Le Knowledge Graph sur Google France : Enjeux et impacts de la recherche sémantique

Rédigé manuellement le 5 décembre 2012 par

Nous l’attendions depuis plusieurs mois et cela a été officiellement annoncé le 4 décembre 2012 par  Ben Gomes, responsable de la recherche et du développement de Google, lors de l’évènement LeWeb12 à Paris.

Désormais disponible en France donc, c’est de loin le changement visuel le plus impactant que nous ayons vu sur les pages de résultats ces dernières années avec l’arrivée de la recherche sémantique.

Et pour cause, le Knowledge Graph occupe toute la partie droite des résultats de Google et près de 40% de l’espace !

Exemple lors d’une recherche sur le nom d’une personnalité : Michael Jackson

michael jackson sur le knowledge graph google France

Exemple lors d’une recherche sémantique sur le nom d’un monument ou d’un lieu : La Dent du Chat

Résultats sur la dent du chat sur Google

A noter que lorsque l’internaute clique sur le résultat d’une recherche associée, Google fait directement une nouvelle recherche pour afficher ces recherches associées juste en dessous de la boite de recherche :

Les recherches associees google graph

Exemple lors d’une recherche sur le nom d’un évènement : Grand Prix de Monaco

recherche sémantique sur Grand prix monaco

Exemple lors d’une recherche sémantique sur un mot à plusieurs sens : baie

résultat recherche web sémantique google

Dans cet exemple et pour le coup Wikipédia fait mieux en proposant la Baie (le fruit), la baie (informatique), la baie (architecture) alors que le Knowledge Graph ne trouve que le fruit et le nom d’une ville au Canada.

Bien que le mot « baie » ait 4 significations différentes dans la langue française : le fruit, la géographie, l’informatique, l’architecture, il reste encore quelques efforts à faire…

Autre exemple sur le mot « Abondance », Google ne trouve que la commune de Haute-Savoie, mais pas le fromage, ni le pape du SEO en France ;-)

Abondance

Les 3 applications du Knowledge Graph

1 – Proposer des réponses et résumés d’informations directement intégrés dans les pages de résultats sans avoir à visiter un site web et sortir du moteur de recherche.

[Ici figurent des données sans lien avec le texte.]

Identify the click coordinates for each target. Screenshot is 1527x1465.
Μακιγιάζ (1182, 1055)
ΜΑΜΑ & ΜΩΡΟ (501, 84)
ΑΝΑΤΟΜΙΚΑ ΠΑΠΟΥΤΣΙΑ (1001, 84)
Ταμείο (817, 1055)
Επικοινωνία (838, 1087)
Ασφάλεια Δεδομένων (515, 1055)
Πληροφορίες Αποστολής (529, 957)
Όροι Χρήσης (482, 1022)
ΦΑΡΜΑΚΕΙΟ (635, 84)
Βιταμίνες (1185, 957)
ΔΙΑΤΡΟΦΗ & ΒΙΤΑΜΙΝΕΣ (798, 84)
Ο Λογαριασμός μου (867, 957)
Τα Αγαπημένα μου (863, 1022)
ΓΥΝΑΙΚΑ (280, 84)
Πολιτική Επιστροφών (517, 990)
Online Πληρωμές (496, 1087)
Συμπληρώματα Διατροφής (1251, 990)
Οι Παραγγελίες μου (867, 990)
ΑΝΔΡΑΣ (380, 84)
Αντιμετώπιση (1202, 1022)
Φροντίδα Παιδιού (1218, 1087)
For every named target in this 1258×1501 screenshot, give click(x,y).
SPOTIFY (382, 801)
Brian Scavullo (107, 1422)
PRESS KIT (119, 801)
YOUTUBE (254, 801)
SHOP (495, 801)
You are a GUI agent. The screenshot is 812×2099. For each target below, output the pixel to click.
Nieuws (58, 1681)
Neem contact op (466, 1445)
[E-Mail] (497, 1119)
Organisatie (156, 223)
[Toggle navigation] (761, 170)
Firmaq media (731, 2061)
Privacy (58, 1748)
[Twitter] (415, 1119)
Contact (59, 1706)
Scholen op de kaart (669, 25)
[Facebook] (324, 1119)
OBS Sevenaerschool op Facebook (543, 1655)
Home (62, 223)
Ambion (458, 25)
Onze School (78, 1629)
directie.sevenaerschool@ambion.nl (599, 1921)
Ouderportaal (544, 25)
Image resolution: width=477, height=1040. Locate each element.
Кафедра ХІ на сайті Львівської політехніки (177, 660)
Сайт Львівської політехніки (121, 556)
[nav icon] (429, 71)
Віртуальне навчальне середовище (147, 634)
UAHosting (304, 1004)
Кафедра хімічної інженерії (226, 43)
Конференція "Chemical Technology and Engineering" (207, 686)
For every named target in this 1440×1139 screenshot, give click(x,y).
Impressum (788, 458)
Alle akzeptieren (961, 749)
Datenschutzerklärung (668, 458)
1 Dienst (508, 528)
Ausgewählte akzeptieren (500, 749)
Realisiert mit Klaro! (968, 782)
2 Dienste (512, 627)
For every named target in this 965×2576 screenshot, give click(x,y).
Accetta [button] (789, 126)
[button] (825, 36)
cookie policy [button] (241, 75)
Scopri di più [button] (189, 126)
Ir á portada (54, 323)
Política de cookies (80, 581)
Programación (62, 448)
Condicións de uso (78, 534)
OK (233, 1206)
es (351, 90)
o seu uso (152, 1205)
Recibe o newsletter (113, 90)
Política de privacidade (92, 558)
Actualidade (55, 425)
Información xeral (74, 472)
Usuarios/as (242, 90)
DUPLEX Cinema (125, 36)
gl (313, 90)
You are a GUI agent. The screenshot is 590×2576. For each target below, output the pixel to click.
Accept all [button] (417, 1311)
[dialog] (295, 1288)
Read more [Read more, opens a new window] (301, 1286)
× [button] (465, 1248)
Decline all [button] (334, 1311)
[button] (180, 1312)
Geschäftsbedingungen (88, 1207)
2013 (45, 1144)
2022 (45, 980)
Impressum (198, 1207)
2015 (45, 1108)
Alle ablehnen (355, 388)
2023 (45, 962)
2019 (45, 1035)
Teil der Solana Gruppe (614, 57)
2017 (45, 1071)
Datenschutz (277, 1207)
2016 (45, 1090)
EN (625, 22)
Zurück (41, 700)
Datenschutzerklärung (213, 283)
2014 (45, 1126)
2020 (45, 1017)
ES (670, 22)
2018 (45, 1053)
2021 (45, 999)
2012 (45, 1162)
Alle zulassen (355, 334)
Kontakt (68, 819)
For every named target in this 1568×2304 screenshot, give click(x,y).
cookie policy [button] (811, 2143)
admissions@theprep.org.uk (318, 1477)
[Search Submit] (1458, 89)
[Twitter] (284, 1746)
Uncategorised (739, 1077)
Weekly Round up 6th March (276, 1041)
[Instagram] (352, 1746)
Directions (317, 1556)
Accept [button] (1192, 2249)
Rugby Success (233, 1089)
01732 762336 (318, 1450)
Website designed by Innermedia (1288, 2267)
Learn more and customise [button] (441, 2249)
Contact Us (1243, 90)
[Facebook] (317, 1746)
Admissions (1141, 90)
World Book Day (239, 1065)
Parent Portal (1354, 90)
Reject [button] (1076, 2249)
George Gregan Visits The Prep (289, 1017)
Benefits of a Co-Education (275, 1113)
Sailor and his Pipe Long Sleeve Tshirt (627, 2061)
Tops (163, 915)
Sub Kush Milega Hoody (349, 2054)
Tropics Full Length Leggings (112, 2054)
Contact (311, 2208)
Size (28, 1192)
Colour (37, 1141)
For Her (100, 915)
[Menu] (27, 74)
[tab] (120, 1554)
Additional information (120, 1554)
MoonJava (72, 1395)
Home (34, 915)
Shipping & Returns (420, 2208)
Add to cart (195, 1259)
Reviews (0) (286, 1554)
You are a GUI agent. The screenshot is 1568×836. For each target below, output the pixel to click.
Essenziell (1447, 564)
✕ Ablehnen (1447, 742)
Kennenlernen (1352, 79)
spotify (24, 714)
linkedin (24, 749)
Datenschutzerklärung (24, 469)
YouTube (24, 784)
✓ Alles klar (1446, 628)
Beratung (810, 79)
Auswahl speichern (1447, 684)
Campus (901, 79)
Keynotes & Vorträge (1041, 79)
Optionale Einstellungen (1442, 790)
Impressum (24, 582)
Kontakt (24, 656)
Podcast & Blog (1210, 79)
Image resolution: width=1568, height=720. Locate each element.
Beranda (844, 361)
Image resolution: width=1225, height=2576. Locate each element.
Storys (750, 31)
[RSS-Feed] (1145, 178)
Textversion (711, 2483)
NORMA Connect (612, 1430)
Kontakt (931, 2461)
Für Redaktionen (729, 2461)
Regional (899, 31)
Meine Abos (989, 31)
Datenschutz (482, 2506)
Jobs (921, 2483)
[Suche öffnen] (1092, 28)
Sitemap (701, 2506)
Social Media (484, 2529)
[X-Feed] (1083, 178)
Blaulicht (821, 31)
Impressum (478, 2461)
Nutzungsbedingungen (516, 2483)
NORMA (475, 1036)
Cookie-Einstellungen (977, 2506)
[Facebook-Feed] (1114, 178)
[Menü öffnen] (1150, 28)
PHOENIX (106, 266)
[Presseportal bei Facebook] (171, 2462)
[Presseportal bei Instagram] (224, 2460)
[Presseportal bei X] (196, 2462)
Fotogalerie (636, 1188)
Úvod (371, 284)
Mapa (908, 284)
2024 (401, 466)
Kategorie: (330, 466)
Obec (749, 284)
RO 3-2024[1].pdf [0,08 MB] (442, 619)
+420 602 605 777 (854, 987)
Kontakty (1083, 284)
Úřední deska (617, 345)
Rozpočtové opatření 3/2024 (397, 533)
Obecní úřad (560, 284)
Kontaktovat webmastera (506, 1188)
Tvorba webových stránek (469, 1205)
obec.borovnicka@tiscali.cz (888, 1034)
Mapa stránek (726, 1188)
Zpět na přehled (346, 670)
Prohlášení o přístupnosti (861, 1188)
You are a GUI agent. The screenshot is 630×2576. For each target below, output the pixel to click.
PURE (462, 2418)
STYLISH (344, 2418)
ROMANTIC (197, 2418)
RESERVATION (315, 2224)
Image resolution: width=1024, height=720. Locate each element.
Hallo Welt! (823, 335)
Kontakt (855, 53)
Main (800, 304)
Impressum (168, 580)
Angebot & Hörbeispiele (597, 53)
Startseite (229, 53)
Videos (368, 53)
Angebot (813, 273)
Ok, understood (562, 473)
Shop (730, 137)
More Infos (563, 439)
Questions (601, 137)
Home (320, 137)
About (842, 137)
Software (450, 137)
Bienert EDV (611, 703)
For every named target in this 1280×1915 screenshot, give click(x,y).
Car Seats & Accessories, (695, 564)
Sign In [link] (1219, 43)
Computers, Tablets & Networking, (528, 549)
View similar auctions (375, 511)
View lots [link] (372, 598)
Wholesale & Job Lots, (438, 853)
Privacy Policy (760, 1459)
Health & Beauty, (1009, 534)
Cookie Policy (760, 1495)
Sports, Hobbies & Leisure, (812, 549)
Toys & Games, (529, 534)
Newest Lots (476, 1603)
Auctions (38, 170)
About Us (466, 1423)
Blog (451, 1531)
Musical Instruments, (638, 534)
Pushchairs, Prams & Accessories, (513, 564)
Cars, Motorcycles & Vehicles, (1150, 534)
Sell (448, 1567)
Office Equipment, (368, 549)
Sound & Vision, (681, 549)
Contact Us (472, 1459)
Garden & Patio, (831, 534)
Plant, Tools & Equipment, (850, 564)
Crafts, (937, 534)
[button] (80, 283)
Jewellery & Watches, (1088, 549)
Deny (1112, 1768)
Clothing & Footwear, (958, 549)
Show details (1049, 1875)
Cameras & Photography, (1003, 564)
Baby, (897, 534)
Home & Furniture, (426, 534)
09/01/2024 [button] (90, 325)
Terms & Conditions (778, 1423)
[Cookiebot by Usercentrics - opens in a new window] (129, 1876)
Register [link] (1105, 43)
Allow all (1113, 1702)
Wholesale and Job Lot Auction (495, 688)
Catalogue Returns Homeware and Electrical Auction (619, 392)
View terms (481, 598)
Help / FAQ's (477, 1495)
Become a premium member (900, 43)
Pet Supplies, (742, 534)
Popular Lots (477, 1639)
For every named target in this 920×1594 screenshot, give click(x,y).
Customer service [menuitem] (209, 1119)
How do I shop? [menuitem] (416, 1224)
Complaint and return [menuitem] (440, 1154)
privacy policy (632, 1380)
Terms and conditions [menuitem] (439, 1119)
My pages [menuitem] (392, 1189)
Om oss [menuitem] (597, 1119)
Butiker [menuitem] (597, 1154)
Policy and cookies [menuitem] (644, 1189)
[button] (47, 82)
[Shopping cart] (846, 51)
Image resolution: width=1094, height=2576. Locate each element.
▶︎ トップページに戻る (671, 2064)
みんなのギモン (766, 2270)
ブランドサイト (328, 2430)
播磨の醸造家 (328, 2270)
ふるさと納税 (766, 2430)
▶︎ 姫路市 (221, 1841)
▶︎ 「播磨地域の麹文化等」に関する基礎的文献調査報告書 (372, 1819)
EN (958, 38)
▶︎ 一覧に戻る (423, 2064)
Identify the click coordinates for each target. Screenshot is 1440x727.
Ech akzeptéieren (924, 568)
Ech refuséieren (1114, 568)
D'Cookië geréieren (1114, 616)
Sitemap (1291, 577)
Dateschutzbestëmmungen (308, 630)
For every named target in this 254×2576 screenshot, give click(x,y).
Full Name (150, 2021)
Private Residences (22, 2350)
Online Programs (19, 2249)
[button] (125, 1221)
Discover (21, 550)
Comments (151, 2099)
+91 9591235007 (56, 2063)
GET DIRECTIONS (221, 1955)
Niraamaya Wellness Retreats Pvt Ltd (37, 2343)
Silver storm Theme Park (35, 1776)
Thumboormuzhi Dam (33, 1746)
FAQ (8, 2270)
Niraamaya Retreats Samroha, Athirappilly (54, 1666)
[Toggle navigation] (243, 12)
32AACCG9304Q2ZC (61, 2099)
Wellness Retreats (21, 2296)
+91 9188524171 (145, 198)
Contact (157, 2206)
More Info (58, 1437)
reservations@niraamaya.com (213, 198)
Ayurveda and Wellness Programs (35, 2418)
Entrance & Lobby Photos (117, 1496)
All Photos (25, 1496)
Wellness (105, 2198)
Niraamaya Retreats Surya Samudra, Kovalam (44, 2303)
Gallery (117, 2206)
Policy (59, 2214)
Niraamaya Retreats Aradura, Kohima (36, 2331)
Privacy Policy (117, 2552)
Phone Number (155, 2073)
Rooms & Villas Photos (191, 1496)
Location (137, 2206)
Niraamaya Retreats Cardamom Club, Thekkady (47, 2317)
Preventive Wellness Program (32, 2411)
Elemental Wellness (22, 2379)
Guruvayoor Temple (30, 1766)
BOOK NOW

2 – Permettre la recherche prédictive et sérendipité : C’est-à-dire de trouver quelque chose qu’on ne cherchait pas initialement et anticiper les prochaines recherches des internautes.

3 – Donner des informations sur le sens et les intentions de recherche qui se cachent derrière un mot clé. Notamment dans le cas de mot à plusieurs sens.

Lancé le 16 mai 2012 aux Etats-Unis,  l’objectif du Knowledge Graph de Google est de comprendre les relations entre les choses, entre les objets, les personnes, des faits, des documents, etc. mais également d’anticiper sur les prochaines questions et recherches des internautes.

Via l’acquisition de Metaweb, Google dispose aujourd’hui de 570 millions d’objets et de 18 milliards de relations et connexions entre eux, versus 4 millions de pages Wikipédia…

Enjeux de la recherche sémantique Google

Cette grande place occupée, est à l’image des enjeux et des ambitions de Google dans la recherche sémantique mais pas uniquement.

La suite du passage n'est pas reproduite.